Recorded data:
+++

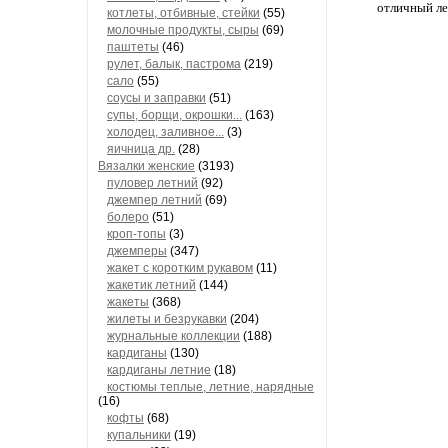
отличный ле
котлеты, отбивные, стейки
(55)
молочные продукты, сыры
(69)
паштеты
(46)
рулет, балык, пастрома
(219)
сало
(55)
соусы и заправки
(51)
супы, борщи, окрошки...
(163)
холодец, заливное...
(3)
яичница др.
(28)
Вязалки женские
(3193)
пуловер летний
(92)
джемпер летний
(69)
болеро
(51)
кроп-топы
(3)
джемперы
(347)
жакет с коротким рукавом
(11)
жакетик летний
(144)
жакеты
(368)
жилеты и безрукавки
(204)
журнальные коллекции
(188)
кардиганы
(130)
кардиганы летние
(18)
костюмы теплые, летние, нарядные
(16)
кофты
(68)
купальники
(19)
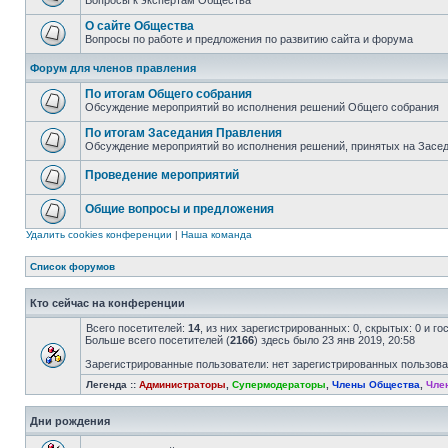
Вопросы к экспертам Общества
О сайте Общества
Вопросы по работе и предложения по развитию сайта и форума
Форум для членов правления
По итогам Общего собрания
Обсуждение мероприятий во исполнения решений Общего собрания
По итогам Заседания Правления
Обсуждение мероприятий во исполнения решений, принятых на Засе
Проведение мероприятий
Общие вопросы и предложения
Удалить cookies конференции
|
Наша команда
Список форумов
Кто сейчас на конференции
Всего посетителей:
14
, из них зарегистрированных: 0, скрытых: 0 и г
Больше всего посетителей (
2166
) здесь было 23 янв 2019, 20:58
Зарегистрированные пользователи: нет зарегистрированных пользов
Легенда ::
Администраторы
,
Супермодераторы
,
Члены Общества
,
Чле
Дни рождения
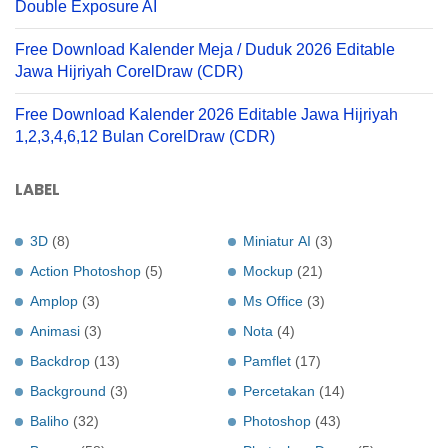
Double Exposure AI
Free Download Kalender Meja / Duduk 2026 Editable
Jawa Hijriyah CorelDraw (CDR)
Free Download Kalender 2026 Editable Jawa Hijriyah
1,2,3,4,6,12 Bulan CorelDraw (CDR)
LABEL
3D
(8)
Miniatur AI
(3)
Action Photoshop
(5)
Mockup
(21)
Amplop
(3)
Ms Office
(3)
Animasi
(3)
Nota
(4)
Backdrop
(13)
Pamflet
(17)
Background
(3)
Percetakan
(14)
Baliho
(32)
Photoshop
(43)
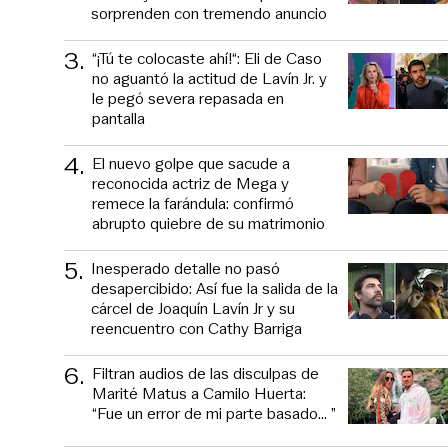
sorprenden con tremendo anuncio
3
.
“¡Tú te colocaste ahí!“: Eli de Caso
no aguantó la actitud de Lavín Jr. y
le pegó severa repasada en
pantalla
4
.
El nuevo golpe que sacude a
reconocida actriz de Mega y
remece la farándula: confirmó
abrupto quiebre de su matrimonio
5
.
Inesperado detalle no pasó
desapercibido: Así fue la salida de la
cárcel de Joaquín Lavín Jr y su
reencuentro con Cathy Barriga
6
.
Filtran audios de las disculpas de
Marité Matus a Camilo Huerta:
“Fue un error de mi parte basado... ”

+++

In the copy, include all records verbatim but no images.

EXPECTED ANSWER:
отличный ле
котлеты, отбивные, стейки
(55)
молочные продукты, сыры
(69)
паштеты
(46)
рулет, балык, пастрома
(219)
сало
(55)
соусы и заправки
(51)
супы, борщи, окрошки...
(163)
холодец, заливное...
(3)
яичница др.
(28)
Вязалки женские
(3193)
пуловер летний
(92)
джемпер летний
(69)
болеро
(51)
кроп-топы
(3)
джемперы
(347)
жакет с коротким рукавом
(11)
жакетик летний
(144)
жакеты
(368)
жилеты и безрукавки
(204)
журнальные коллекции
(188)
кардиганы
(130)
кардиганы летние
(18)
костюмы теплые, летние, нарядные
(16)
кофты
(68)
купальники
(19)
Вопросы к экспертам Общества
О сайте Общества
Вопросы по работе и предложения по развитию сайта и форума
Форум для членов правления
По итогам Общего собрания
Обсуждение мероприятий во исполнения решений Общего собрания
По итогам Заседания Правления
Обсуждение мероприятий во исполнения решений, принятых на Засе
Проведение мероприятий
Общие вопросы и предложения
Удалить cookies конференции
|
Наша команда
Список форумов
Кто сейчас на конференции
Всего посетителей:
14
, из них зарегистрированных: 0, скрытых: 0 и г
Больше всего посетителей (
2166
) здесь было 23 янв 2019, 20:58
Зарегистрированные пользователи: нет зарегистрированных пользов
Легенда ::
Администраторы
,
Супермодераторы
,
Члены Общества
,
Чле
Дни рождения
Double Exposure AI
Free Download Kalender Meja / Duduk 2026 Editable
Jawa Hijriyah CorelDraw (CDR)
Free Download Kalender 2026 Editable Jawa Hijriyah
1,2,3,4,6,12 Bulan CorelDraw (CDR)
LABEL
3D
(8)
Miniatur AI
(3)
Action Photoshop
(5)
Mockup
(21)
Amplop
(3)
Ms Office
(3)
Animasi
(3)
Nota
(4)
Backdrop
(13)
Pamflet
(17)
Background
(3)
Percetakan
(14)
Baliho
(32)
Photoshop
(43)
sorprenden con tremendo anuncio
3
.
“¡Tú te colocaste ahí!“: Eli de Caso
no aguantó la actitud de Lavín Jr. y
le pegó severa repasada en
pantalla
4
.
El nuevo golpe que sacude a
reconocida actriz de Mega y
remece la farándula: confirmó
abrupto quiebre de su matrimonio
5
.
Inesperado detalle no pasó
desapercibido: Así fue la salida de la
cárcel de Joaquín Lavín Jr y su
reencuentro con Cathy Barriga
6
.
Filtran audios de las disculpas de
Marité Matus a Camilo Huerta:
“Fue un error de mi parte basado... ”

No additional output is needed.